As Bruce Feldman of Fox Sports reported, Clemson tackle Isaiah Battle, who started 11 games on the left side for the Tigers in 2014, left the team and will declare for the supplemental draft on July 9:
I have some family matters to address, with a child due this summer, and I feel it is in my best interest to enter the NFL Supplemental Draft. I want to thank everyone at Clemson, especially Coach (Dabo) Swinney and the assistant coaches, for what they have done for me the last three years. I also want to thank my teammates. They have all had a big impact on my career.
That whitewash job by Battle was a nice try, but rumors have swirled that his decision to turn pro wasn't entirely his. He had some discipline issues at Clemson, including an incident against North Carolina State last year when he punched an opposing player. Battle was also reportedly cited for possession of marijuana earlier this month during a traffic stop.

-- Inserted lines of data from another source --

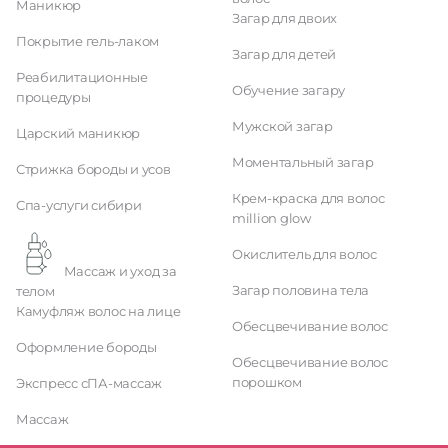
Маникюр
Загар для двоих
Покрытие гель-лаком
Загар для детей
Реабилитационные
Обучение загару
процедуры
Мужской загар
Царский маникюр
Моментальный загар
Стрижка бороды и усов
Крем-краска для волос
Спа-услуги сибири
million glow
Окислитель для волос
Массаж и уход за
Загар половина тела
телом
Камуфляж волос на лице
Обесцвечивание волос
Оформление бороды
Обесцвечивание волос
порошком
Экспресс сПА-массаж
Массаж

To those familiar with Gordon's story, that last bit might be enough to send teams heading for the exits.
However, for all the potential risk involved with burning a pick on Battle, there's also the potential for a significant reward. Battle was widely regarded as one of the top offensive tackle prospects in the 2016 draft class and a potential first-round pick in next year's draft.
One NFL scout who spoke with Feldman called Battle a "major talent," proclaiming that this news is going to send NFL teams scrambling to both the film room and to get more info on Battle's off-the-field issues. "This news came totally out of nowhere," the scout said. "He's actually about 6'6", 326 with 35-inch (long) arms and he can run. He's a little high-cut, but he's 6'6", not 6'3", so that's kind of expected."
Bryan Broaddus of the DallasCowboys.com also saw a lot to like while watching Battle battle (sorry, it couldn't be helped) on tape:
He has lined up at both tackle spots, but primarily played left side later in the season. He plays with surprising initial quickness despite his long, rangy build. Playing and foot speed are solid once he gets on the second level and out on the edge in space when blocking in the running game. Did not see him have to make any blocks where he pulled but was able to make the reach and cut off block staying on his feet.
Charles Robinson of Yahoo Sports tweeted that a pair of sources told him that Battle might be worth using a Day 2 pick on:
There has not been word of a possible pro day for Battle, which only serves to muddy the waters further. Maybe one will be held. It's possible one won't with the supplemental draft less than two weeks away. One thing's for sure: Things are about to get interesting quickly.
Players of Battle's caliber just don't come along in the supplemental draft very often. We're talking about a player who, assuming a decent 2015 campaign, all but certainly wouldn't have made it out of the 2016 NFL draft's first day.
He's a rangy, athletic, strong blind-side pass protector. The list of teams interested in getting a piece of that is a lot longer than the teams that aren't. Then you have squads like the Denver Broncos and New York Giants who have lost their starting left tackles to serious injuries already this year.
For a team like that, adding Battle could be like finding a bundle of $100 bills while walking down the street.
But it isn't that simple. More and more NFL teams are becoming wary of drafting players with red flags. It doesn't help Battle's case that the last time a team burned a Day 2 pick on a player in the supplemental draft, that player went from leading the NFL in receiving yards to out of football altogether thanks to an indefinite suspension for multiple failed drug tests.
Never mind that in the supplemental draft, it isn't just a matter of what an NFL team is willing to pay. There's also the matter of another team being willing to pay more.
Make no mistake, though: Unless news comes out that paints Battle's departure from Clemson in a much more negative light, one of the NFL's 32 clubs (and probably more) are going to pony up a bid for his services. A left tackle with first-round talent? That turns heads.
It isn't really a matter of if the dry spell is about to end in the NFL's supplemental draft. No, it's just going to be a waiting game to see how high an NFL team is willing to go, and where Battle will begin battling in training camp this summer.
What? I told you it couldn't be helped.